# Calming Paste



## EternalSun (Mar 29, 2009)

As in Quietex? I've used it in the past at shows or gymkhanas where my horse was a little too hot for my liking. It works very well, it takes the edge off without compromising their energy levels. You could also try something with Valerian root in it. It's an all natural plant product that relieves anxiety in both animals and people. I've had good luck with this stuff as well. Relax Blend™ - Equine Health Supplement


----------



## nldiaz66 (Jul 27, 2008)

yes it is called Quietex, how long does it last, I believe the box says 8 hrs. thanks


----------



## cowgirl4jesus94 (Jun 14, 2008)

you can also use a magnesium supplement.


----------



## upnover (Jan 17, 2008)

There are several pastes on the market with varying effectiveness. Quietex is pretty effective at taking the edge off a spooky/hot horse. It contains Valerian though which is illegal in most competitions. USEF just approved tryptophan which is the main ingrediant in B-Kalm. Although some horse's aren't very effected by it. Calm and Cool has both Valerian root and Tryptophan but takes 2-4 hours (my personal experience was closer to 4) to kick in. I'd buy a few tubes and just see what works the best with your horse. Most of these pastes I've found last about 4 hours or so.


----------



## kitten_Val (Apr 25, 2007)

Upnover, just curious why valerian is illegal in competitions?


----------



## DaysofThunder (Apr 24, 2009)

Thiamine Injection works really well and is not illegal for competiton


----------



## EternalSun (Mar 29, 2009)

"The United States Equestrian Federation's drugs and medication rules are clear: Anything that's given to a horse, in any way, with the intent to alter the horse's performance, be it through pain control or temperament adjustment, is not permitted.

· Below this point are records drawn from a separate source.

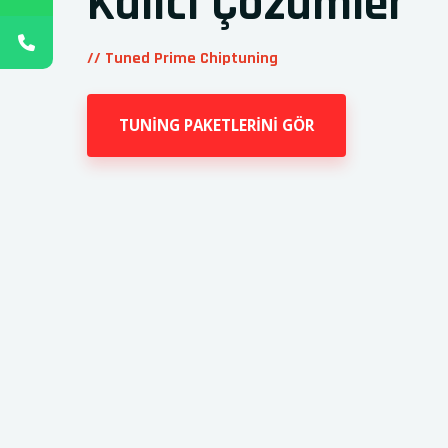
Kalıcı Çözümler
// Tuned Prime Chiptuning
TUNİNG PAKETLERİNİ GÖR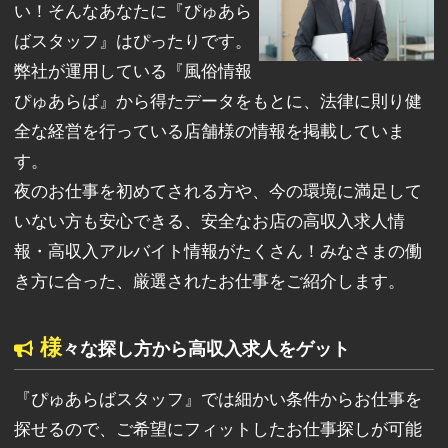
い！そんなあなたに『ぴゅあら
ばスタッフ』はぴったりです。
弊社が運用している『風俗情報
ぴゅあらば』から得たデータをもとに、法律に則り健
全な経営を行っている店舗様の情報を掲載していま
す。
夜のお仕事を初めてされる方や、今の環境に満足して
いない方も安心できる、安全なお店の高収入求人情
報・高収入アルバイト情報がたくさん！みなさまの働
き方に合った、厳選されたお仕事をご紹介します。
様
々な探し方から高収入求人をゲット
『ぴゅあらばスタッフ』では細かい条件からお仕事を
探せるので、ご希望にフィットしたお仕事探しが可能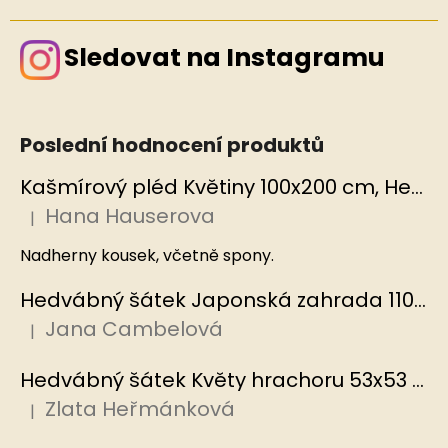
Sledovat na Instagramu
Poslední hodnocení produktů
Kašmírový pléd Květiny 100x200 cm, Hedvábný svět
Hana Hauserova
|
Hodnocení produktu je 5 z 5 hvězdiček.
Nadherny kousek, včetně spony.
Hedvábný šátek Japonská zahrada 110x110 cm v dárkovém balení, HEDVÁBNÝ SVĚT
Jana Cambelová
|
Hodnocení produktu je 5 z 5 hvězdiček.
Hedvábný šátek Květy hrachoru 53x53 cm v dárkovém balení, HEDVÁBNÝ SVĚT
Zlata Heřmánková
|
Hodnocení produktu je 5 z 5 hvězdiček.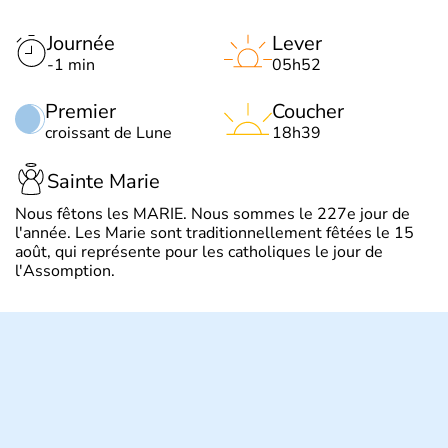
Journée
Lever
-1 min
05h52
Premier
Coucher
croissant de Lune
18h39
Sainte Marie
Nous fêtons les MARIE. Nous sommes le 227e jour de
l'année. Les Marie sont traditionnellement fêtées le 15
août, qui représente pour les catholiques le jour de
l'Assomption.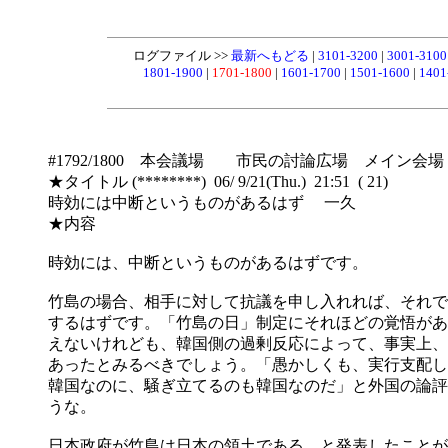
ログファイル >>
最新へもどる
|
3101-3200
|
3001-310
1801-1900
|
1701-1800
|
1601-1700
|
1501-1600
|
1401
#1792/1800 本会議場 市民の討論広場 メイン会場
★タイトル (********) 06/ 9/21(Thu.) 21:51 ( 21)
時効には中断というものがあるはず 一久
★内容
時効には、中断というものがあるはずです。
竹島の場合、相手に対して抗議を申し入れれば、それで
するはずです。「竹島の日」制定にそれほどの覚悟があ
えないけれども、韓国側の過剰反応によって、事実上、
あったとみるべきでしょう。「愚かしくも、実行支配し
韓国なのに、騒ぎ立てるのも韓国なのだ」と外国の論評
うな。
日本政府が竹島は日本の領土である、と発表したことが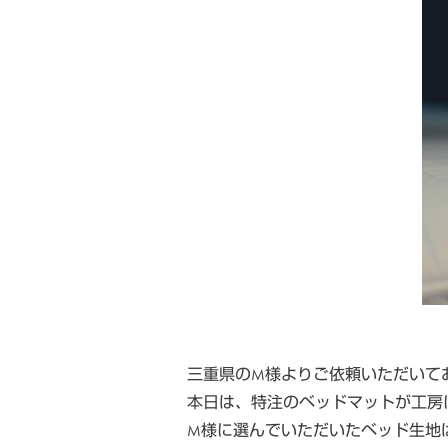
三重県のM様よりご依頼いただいてお
本日は、特注のベッドマットが工房
M様に選んでいただいたベッド生地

That means anything you give your horse--homeopathic, herbal, or otherwise--that's meant to calm him or make him more comfortable is illegal unless expressly permitted by the USEF." 

Here's a good article I found on the subject: http://www.buzzle.com/articles/using-natural-supplements-for-your-performance-horses.html

Quietex works fine if you just want to trail ride or do low level showing.


----------



## twogeldings (Aug 11, 2008)

Hmm, I might have to try this with my Foxtrotter geldings. Has anyone used this during training at all?

My nine year old gets hyper under saddle and my three year old is just spooky all over. I'm working on it but it's slow going.


----------



## onetoomany (Dec 10, 2008)

Sorry not to sound like a grouchy gus but I have to jump in here. I wouldn't recommend giving a calming paste for the purpose of riding a calm horse. That comes with time, patience and good solid training. I get the need to want to have a calm ride but you have a hot horse and drugs are not the solution. My horse was a hot mess when I first bought her and nothing but time and patience has helped. Again, sorry for raining on the parade here.


----------



## nldiaz66 (Jul 27, 2008)

I'm only going to use it for long trail rides.I dont show.I just want to take the edge off a little.I will probably only use it a couple times a year,if that.

onetoomany: I dont have a calm horse, why in the world would you use it for one.I have a Arabian,very hot and spooky.I have been working with him on his spookyness,but cant do much for him being hot.


----------



## onetoomany (Dec 10, 2008)

I apologize but I didn't word that well. I don't think it should be used for the express intent of making a horse calm so you can have a calm ride. I have an Arab mare that has a very questionable past. She is highly reactive and hot and I have never given her a sedative as nothing will take the place of time and patience. She is much better than when I first bought her but she will always be a hot horse. When you buy a hot horse there are consequences if you are not prepared to deal with them you should not buy a hot horse. To me it sounds like you need to spend a lot of time getting some wet saddle blankets through good hard work.


----------



## upnover (Jan 17, 2008)

kitten_Val said:


> Upnover, just curious why valerian is illegal in competitions?



EternalSun answered your question! MY question is, why did they legalize Tryptophan then?! I've actually called USEF and asked different show stewards and no one can give me an answer!


----------



## nldiaz66 (Jul 27, 2008)

why does someone always have to bash me about my posts, I was just asking a question?? I know I have a hot horse and I have had ALOT of wet saddle blankets Thank You.Makes me not want to post here again.:evil:


----------



## kitten_Val (Apr 25, 2007)

What about daily supplement? If you say give calm&cool pellets on daily basis. You are not suppose to give them on day of show?


----------



## nldiaz66 (Jul 27, 2008)

I have never used a calming paste or any kind of pellets, I dont go to shows, I just ride for pleasure.


----------



## kitten_Val (Apr 25, 2007)

nldiaz66 said:


> why does someone always have to bash me about my posts, I was just asking a question?? I know I have a hot horse and I have had ALOT of wet saddle blankets Thank You.Makes me not want to post here again.:evil:


Sorry... I didn't try to bash or screw your post. Just was an interesting answer brought up, so I asked couple questions.
My question about the pellets was just from curiosity, not related to your question.


----------



## EternalSun (Mar 29, 2009)

"Consider the difference between valerian and chamomile. Both have calming effects. The difference is that valerian can actual alter a horse's state beyond what is normal while chamomile could only restore a horse to its normal state of calmness. Valerian can cause a horse that is normally not very calm to become calm or even sedated. On the other hand, giving a chamomile to a horse that is normally tense or high-strung would not have much of a sedating effect. Chamomile is effective in restoring a normally calm horse to its regular state under stressful conditions such as a show"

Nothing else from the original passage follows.